↓

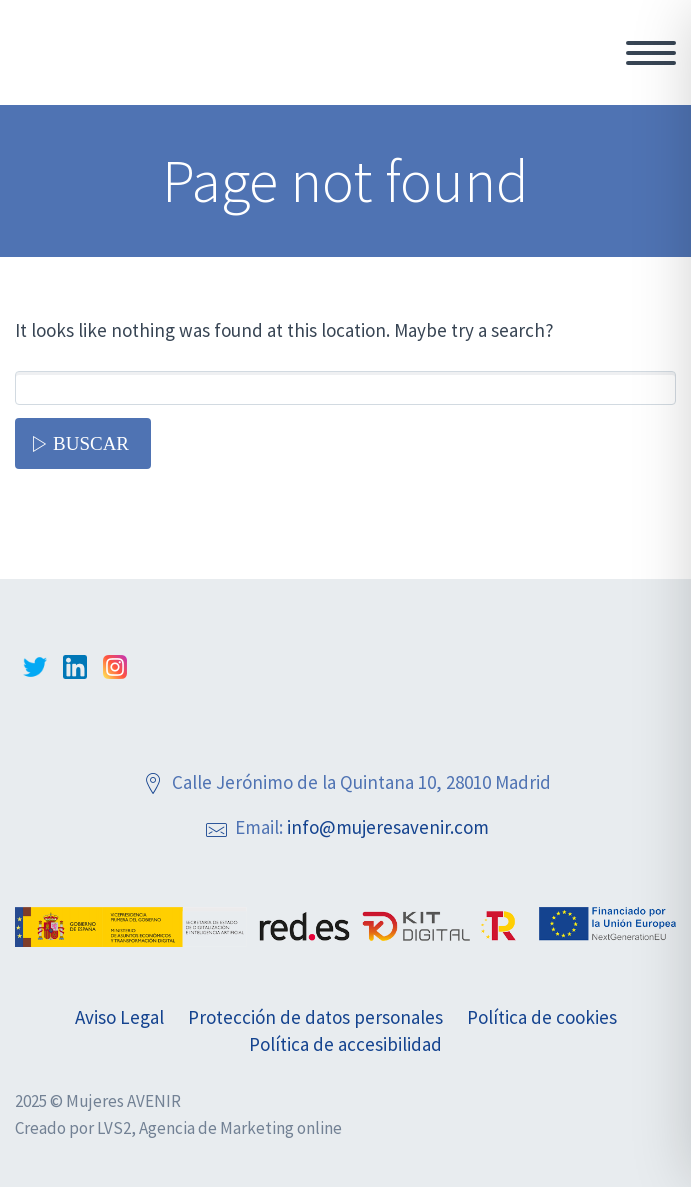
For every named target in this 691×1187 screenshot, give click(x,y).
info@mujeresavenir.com (388, 827)
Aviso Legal (119, 1017)
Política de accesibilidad (345, 1044)
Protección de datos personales (315, 1017)
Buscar (91, 443)
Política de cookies (542, 1017)
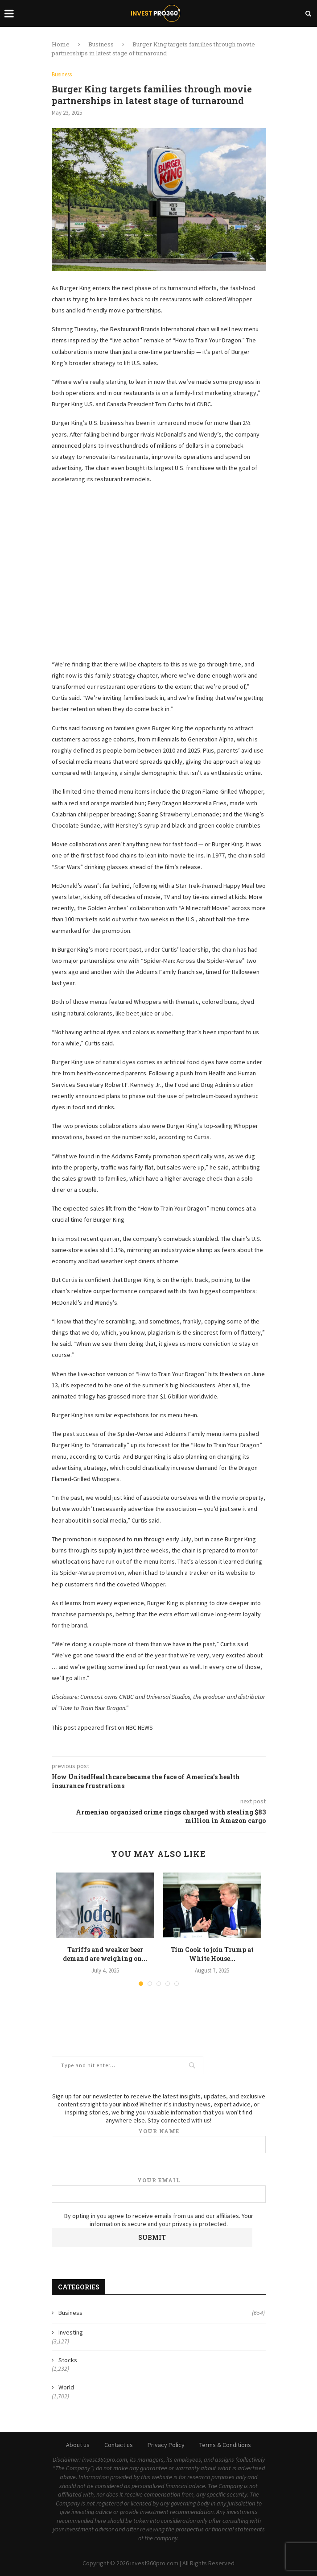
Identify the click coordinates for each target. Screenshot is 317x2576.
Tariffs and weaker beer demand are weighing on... (105, 1954)
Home (61, 44)
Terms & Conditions (225, 2445)
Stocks (67, 2360)
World (66, 2387)
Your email (159, 2189)
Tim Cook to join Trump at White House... (212, 1954)
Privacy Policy (166, 2445)
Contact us (118, 2445)
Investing (70, 2332)
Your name (159, 2140)
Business (101, 44)
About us (78, 2445)
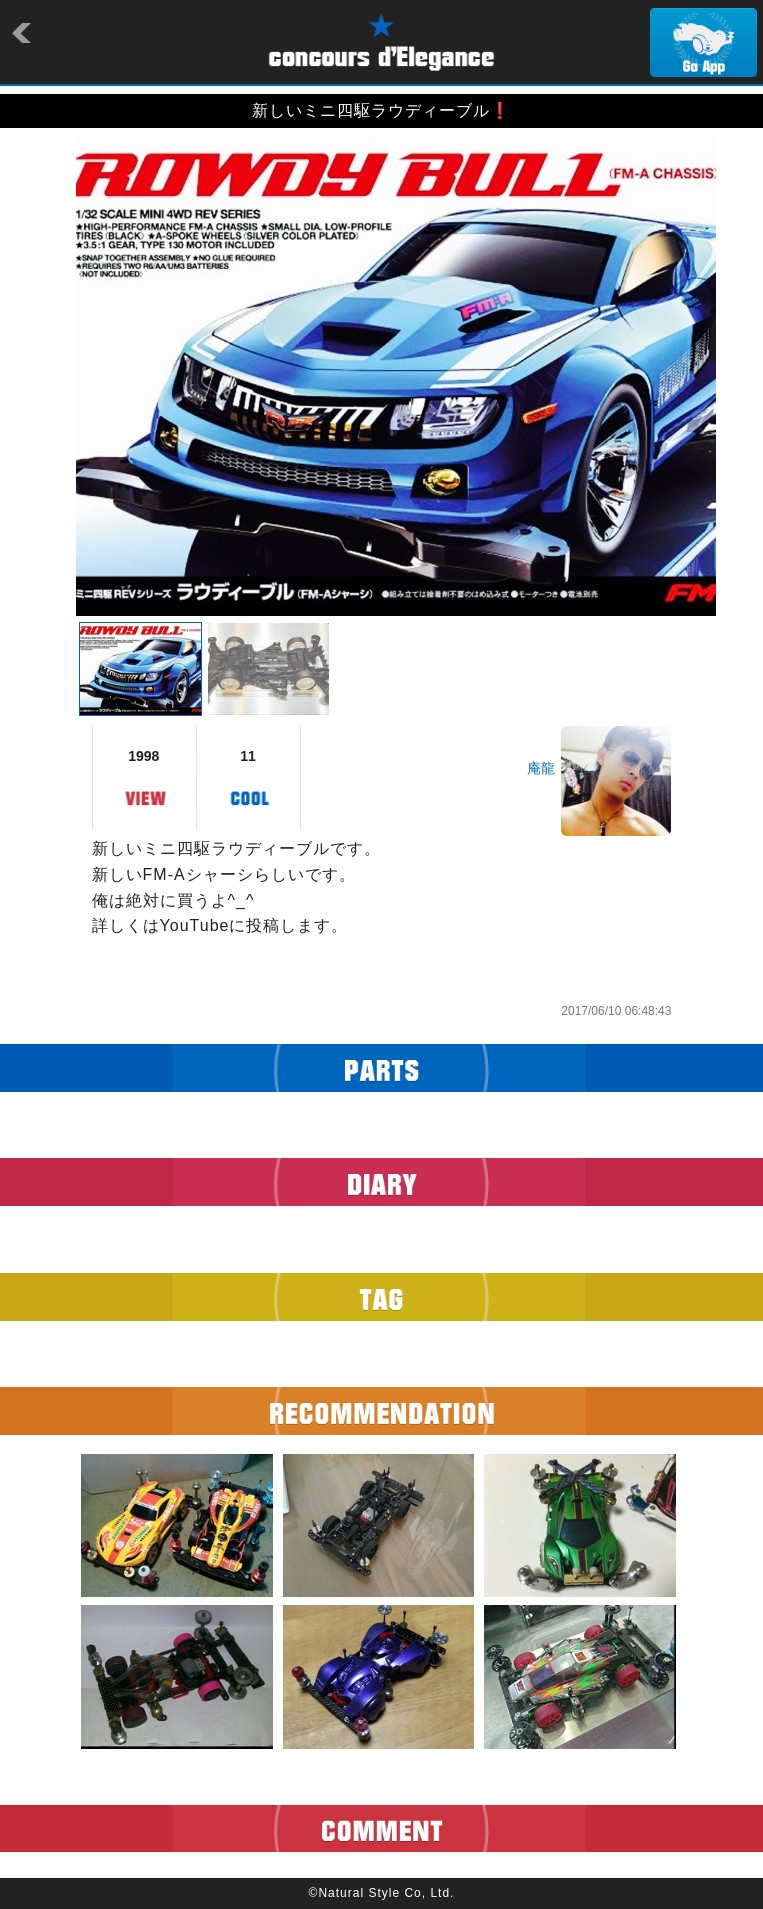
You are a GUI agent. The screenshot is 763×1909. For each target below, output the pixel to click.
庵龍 (541, 768)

↑

Assignment ▸
Report how many lines in the records hold the word "click", giving the number and nothing else.

Response area ▸
3